Starting from the line with "Inside Outing" and going up to and including the line with "persönlich zu seinem", copy the listing below exactly. Leave all images out.

<<<<

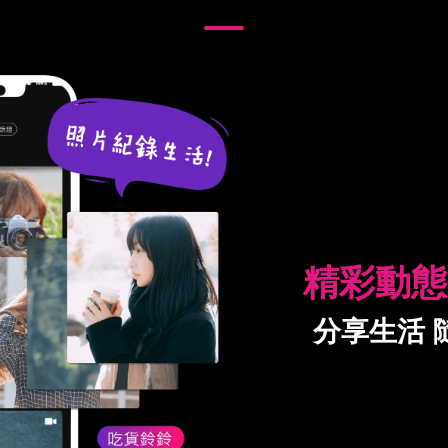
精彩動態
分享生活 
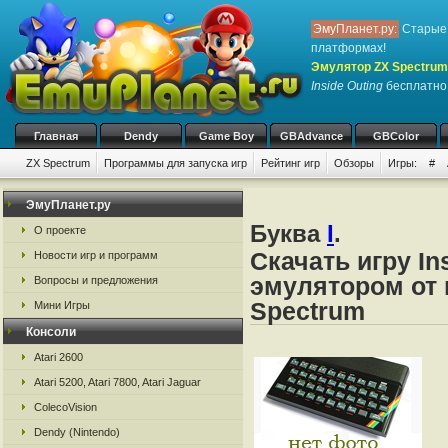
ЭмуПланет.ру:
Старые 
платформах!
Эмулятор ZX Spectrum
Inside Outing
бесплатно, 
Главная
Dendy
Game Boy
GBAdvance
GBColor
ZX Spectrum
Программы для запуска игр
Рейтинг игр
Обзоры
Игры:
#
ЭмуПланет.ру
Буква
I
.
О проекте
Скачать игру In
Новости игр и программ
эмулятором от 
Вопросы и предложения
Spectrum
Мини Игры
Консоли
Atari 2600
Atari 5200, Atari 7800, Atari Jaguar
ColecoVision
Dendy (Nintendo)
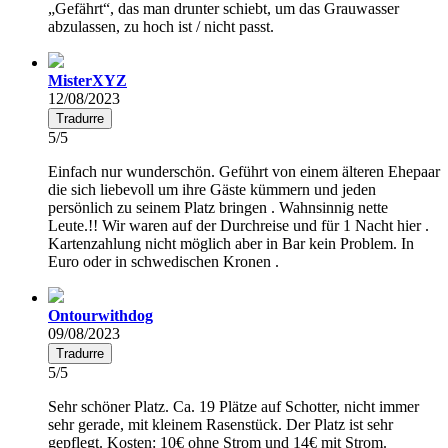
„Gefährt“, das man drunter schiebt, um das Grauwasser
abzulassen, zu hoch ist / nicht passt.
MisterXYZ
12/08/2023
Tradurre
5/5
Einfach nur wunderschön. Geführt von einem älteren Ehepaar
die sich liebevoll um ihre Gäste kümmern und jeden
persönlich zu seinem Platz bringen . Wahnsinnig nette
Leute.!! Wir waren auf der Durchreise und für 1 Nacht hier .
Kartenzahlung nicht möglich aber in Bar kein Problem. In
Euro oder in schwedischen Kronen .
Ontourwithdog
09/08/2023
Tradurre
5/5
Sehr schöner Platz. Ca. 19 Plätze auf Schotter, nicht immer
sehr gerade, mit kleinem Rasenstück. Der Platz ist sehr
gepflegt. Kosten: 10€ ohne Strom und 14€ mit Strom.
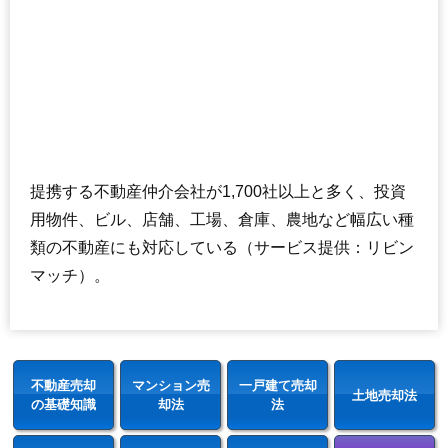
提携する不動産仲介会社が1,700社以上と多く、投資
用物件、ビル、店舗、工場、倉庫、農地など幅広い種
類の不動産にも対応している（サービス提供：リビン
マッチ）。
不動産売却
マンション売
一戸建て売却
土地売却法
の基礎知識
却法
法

>>>>

(Completed exercise)
Inside Outing
бесплатно, 
Главная
Dendy
Game Boy
GBAdvance
GBColor
ZX Spectrum
Программы для запуска игр
Рейтинг игр
Обзоры
Игры:
#
ЭмуПланет.ру
Буква
I
.
О проекте
Скачать игру In
Новости игр и программ
эмулятором от 
Вопросы и предложения
Spectrum
Мини Игры
Консоли
Atari 2600
Atari 5200, Atari 7800, Atari Jaguar
ColecoVision
Dendy (Nintendo)
„Gefährt“, das man drunter schiebt, um das Grauwasser
abzulassen, zu hoch ist / nicht passt.
MisterXYZ
12/08/2023
Tradurre
5/5
Einfach nur wunderschön. Geführt von einem älteren Ehepaar
die sich liebevoll um ihre Gäste kümmern und jeden
persönlich zu seinem Platz bringen . Wahnsinnig nette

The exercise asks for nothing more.